ゴールキーパーにも、国や大陸のスタイルがある。
それぞれが持ち味を発揮したわけだが、彼らが活躍できた理由として小島さんが挙げた要素は、今大会でのトレンドともリンクしている。
「全体的にGKの活躍が目立ったのは、チームとして守備に重点を置いているか、元々守りに強みを持っているチームだと感じました。チーム全体で守らなければならない場面を的確に判断して、最後の砦としてのタスクをこなす。そんな準備をする姿勢があったのが大きかったのではないでしょうか。

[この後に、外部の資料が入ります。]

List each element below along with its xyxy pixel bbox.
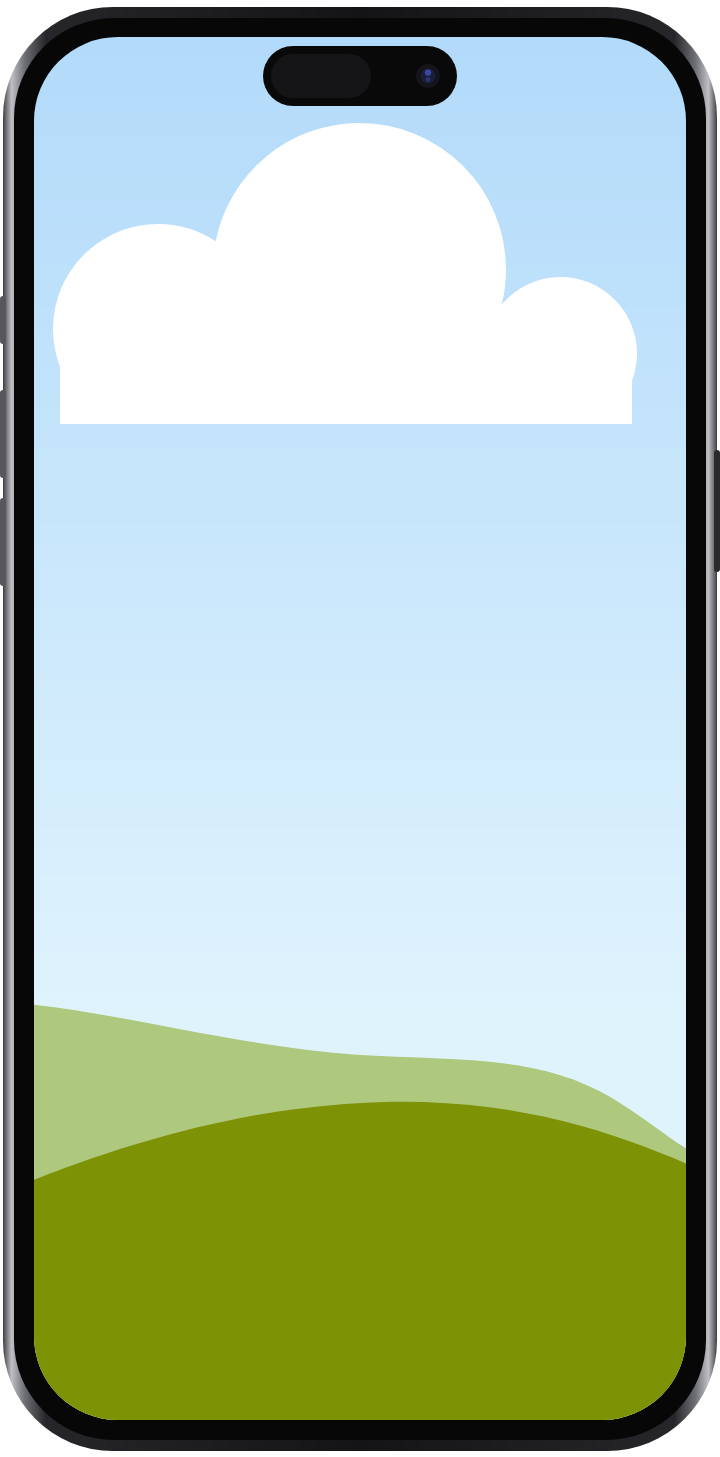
button[interactable]: Phone mockup showing rolling hills wallp… — [0, 0, 720, 1457]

例えば巧みなポゼッションサッカーを繰り広げたドイツですが、元々守備を生真面目にこなす国ですからね。また今回はボールを支配しようと試みたスイスも、本来はディフェンスの良さが特徴のチームです」
そしてもう一つポイントに挙げたのは、その国や大陸に根付いた“スタイル”だった。
「ナイジェリアのエニェアマは決勝トーナメントのフランス戦こそ失点につながるミスをしてしまいましたが、高い身体能力を見せつけました。これはアルジェリアのエムボリにも共通するアフリカ勢の強みです。オチョアやナバスは身長・体重ともにサイズがあるわけではありませんが敏捷性でカバーする、中米らしい守護神です。相手アタッカーとの駆け引きに長けた南米勢、サイズの大きさで存在感を放つ欧州勢も含めると、各大陸の特徴を強く感じました」
大会最優秀選手にノイアーが選ばれることも……?
GKが実力を発揮しきった今大会、これを象徴する出来事が起こるとしたら、それはゴールデンボール(大会最優秀選手)だろう。
現時点でゴールデンボールの候補選手を考えた際、決勝進出を果たしたノイアーが有力候補のひとりであることは想像に難くない。
ドイツが組織的かつ合理的、そして破壊的な攻撃を仕掛ける中で、メッシを軸にしたアルゼンチンの乾坤一擲の一撃をノイアーが防ぐ――。'02年日韓大会のカーン以来となるGKでのゴールデンボール受賞を果たし、そのカーンが果たせなかったW杯も勝ち取る。
ノイアーが2つの頂点を取った時、「ブラジル大会は守護神の大会だった」という印象は確固たるものになる。